Exercise prompt: Transcribe the data as written, minus images.

Materials provided:
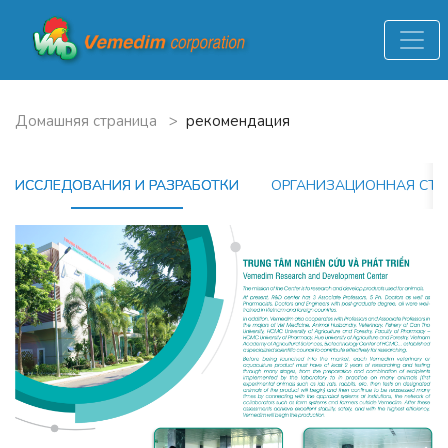
Домашняя страница
>
рекомендация
ИССЛЕДОВАНИЯ И РАЗРАБОТКИ
ОРГАНИЗАЦИОННАЯ СТР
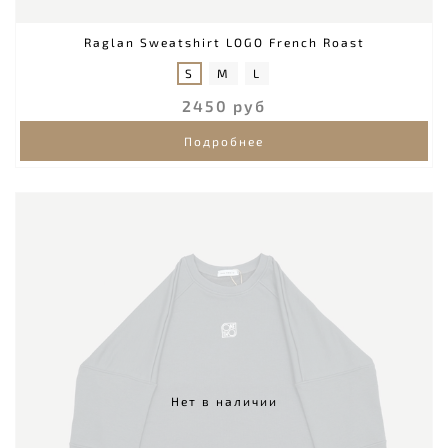
Raglan Sweatshirt LOGO French Roast
S
M
L
2450 руб
Подробнее
Нет в наличии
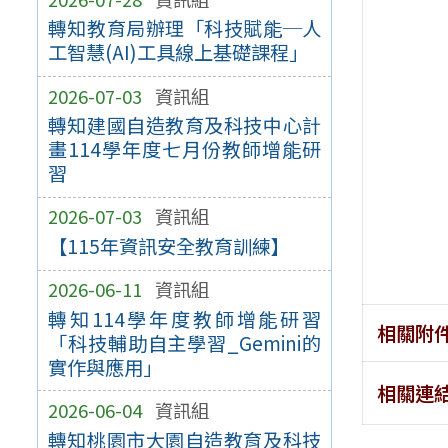
轉知教育局辦理「科技賦能─人
工智慧(AI)工具線上基礎課程」
2026-07-03
資訊組
轉知建國自造教育及科技中心計
畫114學年度七月份教師增能研
習
2026-07-03
資訊組
【115年資訊安全教育訓練】
2026-06-11
資訊組
轉知114學年度教師增能研習
相關附
「科技輔助自主學習_Gemini的
實作與應用」
相關連
2026-06-04
資訊組
轉知桃園市大園自造教育及科技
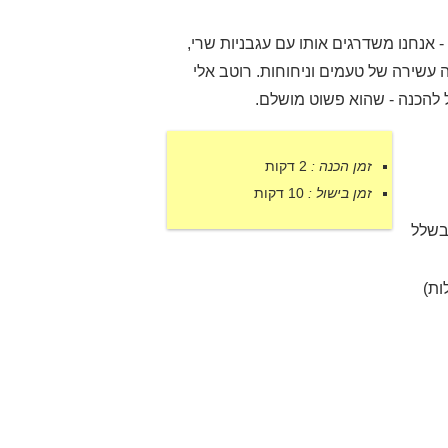
- אנחנו משדרגים אותו עם עגבניות שרי,
 עשירה של טעמים וניחוחות. רוטב אלי
ל להכנה - שהוא פשוט מושלם.
זמן הכנה :
2 דקות
זמן בישול :
10 דקות
 בשלל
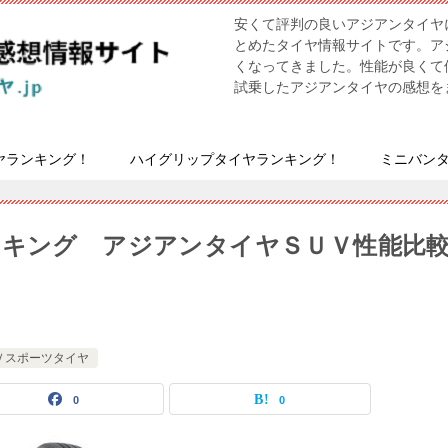
安くて評判の良いアジアンタイヤ
とめたタイヤ情報サイトです。ア
くなってきました。性能が良くて
試乗したアジアンタイヤの感想を
ヤランキング！
ハイグリップタイヤランキング！
ミニバン
ンキング アジアンタイヤＳＵＶ性能比
Ｖスポーツタイヤ
0
0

Exercise response:
Домашняя страница
>
рекомендация
ИССЛЕДОВАНИЯ И РАЗРАБОТКИ
ОРГАНИЗАЦИОННАЯ СТР
Raglan Sweatshirt LOGO French Roast
S
M
L
2450 руб
Подробнее
Нет в наличии
轉知教育局辦理「科技賦能─人
工智慧(AI)工具線上基礎課程」
2026-07-03
資訊組
轉知建國自造教育及科技中心計
畫114學年度七月份教師增能研
習
2026-07-03
資訊組
【115年資訊安全教育訓練】
2026-06-11
資訊組
轉知114學年度教師增能研習
相關附
「科技輔助自主學習_Gemini的
實作與應用」
相關連
2026-06-04
資訊組
轉知桃園市大園自造教育及科技
- אנחנו משדרגים אותו עם עגבניות שרי,
 עשירה של טעמים וניחוחות. רוטב אלי
ל להכנה - שהוא פשוט מושלם.
זמן הכנה :
2 דקות
זמן בישול :
10 דקות
 בשלל
安くて評判の良いアジアンタイヤ
とめたタイヤ情報サイトです。ア
くなってきました。性能が良くて
試乗したアジアンタイヤの感想を
ヤランキング！
ハイグリップタイヤランキング！
ミニバン
ンキング アジアンタイヤＳＵＶ性能比
Ｖスポーツタイヤ
0
0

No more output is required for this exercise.